Netflix hält sich zu seinen weiteren internationalen Plänen bedeckt, doch eine Expansion nach Großbritannien könnte für die Firma der logische nächste Schritt sein. Allerdings hätte Netflix dort mit einem etablierten Konkurrenten zu kämpfen. Lovefilm bietet Briten einen ganz ähnlichen Mix von DVD-Versand-Möglichkeiten und Onlinestreams an. Lovefilm hat eigenen Angaben zufolge 1,4 Millionen zahlende Kunden. Größter Anteilseigner an Lovefilm ist der Onlineversandhandelsriese Amazon.
Hulu als Konkurrent
Konkurrenz droht Netflix auch in den USA. Angespornt vom Onlineerfolg des DVD-Verleihers, versuchen mittlerweile auch andere, Netznutzer zum Zahlen für TV-Shows und Fernsehfilme zu bewegen. So startete die Web-TV-Plattform Hulu vor ein paar Wochen ein Onlineangebot namens Hulu Plus, dass seinen Nutzern Zugriff auf ganze Staffeln erfolgreicher TV-Shows gibt. "Wir nehmen sie als direkten Konkurrenten ernst", erklärte Hastings dazu Ende Juli. Konkurrenz könnte es bald auch von Apple geben. Der Computerhersteller arbeitet Berichten zufolge an einem Streamingdienst für TV-Show-Episoden, die man jeweils für 99 Cent verkaufen will.

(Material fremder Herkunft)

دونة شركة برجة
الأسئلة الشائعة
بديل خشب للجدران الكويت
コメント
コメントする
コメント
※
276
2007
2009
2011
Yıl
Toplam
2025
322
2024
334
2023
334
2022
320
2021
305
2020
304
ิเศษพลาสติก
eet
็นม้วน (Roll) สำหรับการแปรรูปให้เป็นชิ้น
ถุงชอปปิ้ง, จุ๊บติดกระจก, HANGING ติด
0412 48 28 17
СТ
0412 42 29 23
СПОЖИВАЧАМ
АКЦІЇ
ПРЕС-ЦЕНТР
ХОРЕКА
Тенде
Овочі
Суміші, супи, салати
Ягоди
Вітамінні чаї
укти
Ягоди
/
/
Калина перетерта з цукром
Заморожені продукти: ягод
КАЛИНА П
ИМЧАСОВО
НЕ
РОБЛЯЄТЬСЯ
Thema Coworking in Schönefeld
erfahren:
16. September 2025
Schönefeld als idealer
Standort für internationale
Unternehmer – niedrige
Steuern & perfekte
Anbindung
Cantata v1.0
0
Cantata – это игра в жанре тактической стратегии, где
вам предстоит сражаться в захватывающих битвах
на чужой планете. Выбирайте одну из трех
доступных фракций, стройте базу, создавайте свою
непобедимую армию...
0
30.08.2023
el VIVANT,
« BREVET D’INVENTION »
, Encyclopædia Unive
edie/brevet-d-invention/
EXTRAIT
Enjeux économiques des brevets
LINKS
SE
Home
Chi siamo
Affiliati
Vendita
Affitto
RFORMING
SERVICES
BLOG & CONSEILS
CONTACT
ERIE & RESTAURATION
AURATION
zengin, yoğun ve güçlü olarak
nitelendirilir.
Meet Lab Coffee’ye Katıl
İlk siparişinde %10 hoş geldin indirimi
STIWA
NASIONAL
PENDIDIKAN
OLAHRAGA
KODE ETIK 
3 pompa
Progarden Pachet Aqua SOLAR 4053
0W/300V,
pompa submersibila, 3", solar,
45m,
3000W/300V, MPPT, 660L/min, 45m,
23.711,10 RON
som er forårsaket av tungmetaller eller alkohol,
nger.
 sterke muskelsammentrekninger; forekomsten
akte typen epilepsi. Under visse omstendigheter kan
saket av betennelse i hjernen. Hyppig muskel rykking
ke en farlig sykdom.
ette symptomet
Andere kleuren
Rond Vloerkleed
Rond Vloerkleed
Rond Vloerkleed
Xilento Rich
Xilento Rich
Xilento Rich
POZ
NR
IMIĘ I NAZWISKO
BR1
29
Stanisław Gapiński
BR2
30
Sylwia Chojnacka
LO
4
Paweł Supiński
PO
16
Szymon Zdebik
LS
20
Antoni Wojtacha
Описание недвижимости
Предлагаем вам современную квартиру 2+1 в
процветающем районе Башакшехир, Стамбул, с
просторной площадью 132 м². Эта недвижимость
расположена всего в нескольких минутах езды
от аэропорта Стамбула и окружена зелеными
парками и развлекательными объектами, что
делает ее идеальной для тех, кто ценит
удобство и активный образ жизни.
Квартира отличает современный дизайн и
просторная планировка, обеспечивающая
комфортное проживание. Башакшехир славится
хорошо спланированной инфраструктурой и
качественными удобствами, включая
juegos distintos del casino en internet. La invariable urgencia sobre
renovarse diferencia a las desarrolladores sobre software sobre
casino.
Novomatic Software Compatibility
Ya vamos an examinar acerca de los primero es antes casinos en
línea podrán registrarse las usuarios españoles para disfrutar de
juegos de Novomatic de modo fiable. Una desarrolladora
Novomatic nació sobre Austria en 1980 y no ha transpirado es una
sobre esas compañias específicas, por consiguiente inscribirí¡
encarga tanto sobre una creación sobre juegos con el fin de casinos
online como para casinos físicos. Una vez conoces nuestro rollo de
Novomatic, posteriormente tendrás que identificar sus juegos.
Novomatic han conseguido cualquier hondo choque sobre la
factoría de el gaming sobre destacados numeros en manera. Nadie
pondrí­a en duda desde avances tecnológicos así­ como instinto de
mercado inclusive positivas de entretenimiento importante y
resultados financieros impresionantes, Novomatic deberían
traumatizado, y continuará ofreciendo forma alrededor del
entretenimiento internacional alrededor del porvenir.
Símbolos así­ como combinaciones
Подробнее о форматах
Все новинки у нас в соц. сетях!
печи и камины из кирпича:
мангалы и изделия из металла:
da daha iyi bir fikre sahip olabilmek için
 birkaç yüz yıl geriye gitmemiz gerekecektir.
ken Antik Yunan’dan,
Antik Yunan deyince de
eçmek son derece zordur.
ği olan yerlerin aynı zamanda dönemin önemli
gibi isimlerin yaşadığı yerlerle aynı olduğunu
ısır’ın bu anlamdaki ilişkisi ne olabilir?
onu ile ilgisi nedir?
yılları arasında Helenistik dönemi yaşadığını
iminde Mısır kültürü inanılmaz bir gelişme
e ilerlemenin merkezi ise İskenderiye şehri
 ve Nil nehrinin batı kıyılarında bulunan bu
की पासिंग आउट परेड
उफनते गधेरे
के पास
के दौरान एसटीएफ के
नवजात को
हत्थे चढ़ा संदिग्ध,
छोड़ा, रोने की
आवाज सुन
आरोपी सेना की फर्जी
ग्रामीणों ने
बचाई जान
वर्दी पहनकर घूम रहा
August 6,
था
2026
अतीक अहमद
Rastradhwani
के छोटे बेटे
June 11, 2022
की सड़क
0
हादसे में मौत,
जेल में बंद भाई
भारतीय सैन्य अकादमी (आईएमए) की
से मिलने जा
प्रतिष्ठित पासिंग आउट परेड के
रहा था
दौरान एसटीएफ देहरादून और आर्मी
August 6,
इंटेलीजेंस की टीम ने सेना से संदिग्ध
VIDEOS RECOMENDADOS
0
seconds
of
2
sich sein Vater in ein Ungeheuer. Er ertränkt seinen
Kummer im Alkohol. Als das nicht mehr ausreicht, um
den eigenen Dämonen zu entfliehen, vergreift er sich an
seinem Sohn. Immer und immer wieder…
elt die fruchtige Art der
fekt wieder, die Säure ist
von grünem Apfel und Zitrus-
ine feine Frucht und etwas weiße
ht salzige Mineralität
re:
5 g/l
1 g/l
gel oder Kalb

Netflix wappnet sich für diesen Konkurrenzkampf mit einem Ausbau des eigenen Onlinekatalogs. So gab die Firma im zweiten Quartal dieses Jahres 66 Millionen Dollar für Onlinerechte aus. Im Vorjahreszeitraum lagen diese Ausgaben lediglich bei neun Millionen Dollar. Im Juli sicherte sich Netflix zudem erstmals die Pay-TV-Rechte eines Hollywood-Studios. Relativity Media wird damit Filme wie Mark Wahlbergs kommenden Boxerstreifen "The Fighter" nicht an Spielfilm-Bezahlkanäle verkaufen. Stattdessen wird es den Film exklusiv bei Netflix online zu sehen geben. Hastings hat bereits angekündigt, in Zukunft weitere derartige Partnerschaften schließen zu können. "Je häufiger wir große Schecks ausstellen können, desto mehr Inhalte werden wir bekommen", erklärte er dazu im vergangenen Jahr auf einer Branchenveranstaltung.
Das Ende einer Ära
Und während Hastings so fleißig einen wachsenden Onlinekatalog zusammenkauft, trägt er gleichzeitig zum Ende einer alteingesessenen Institution bei. Die Videothek um die Ecke hat beim Trend zu DVD-Postverleih und Onlinestreaming das Nachsehen. Besonders deutlich wird das mit dem Niedergang Blockbusters. Die Firma war einst der Inbegriff für Leihvideos, mit Tausenden Filialen in den USA und in zahlreichen weiteren Ländern.
Von seinen Auslandsbeteiligungen hat sich Blockbuster mittlerweile jedoch fast komplett getrennt, und in den USA will man dieses Jahr bis zu 545 Filialen schließen. 2009 schloss man bereits 572 Niederlassungen. In den letzten Jahren fuhr Blockbuster zudem Milliardenverluste ein. Anfang Juli wurde die Firma schließlich vom Handel an der New Yorker Börse ausgeschlossen. Branchenkenner glauben, dass Blockbuster bereits in der kommenden Woche Bankrott anmelden könnte. Blockbusters Pleite wäre für den US-Videomarkt das Ende einer Ära - und für Hastings sicher eine Form der späten Genugtuung. 40 Dollar hohe Säumnisgebühren dürften damit nämlich bald der Vergangenheit angehören.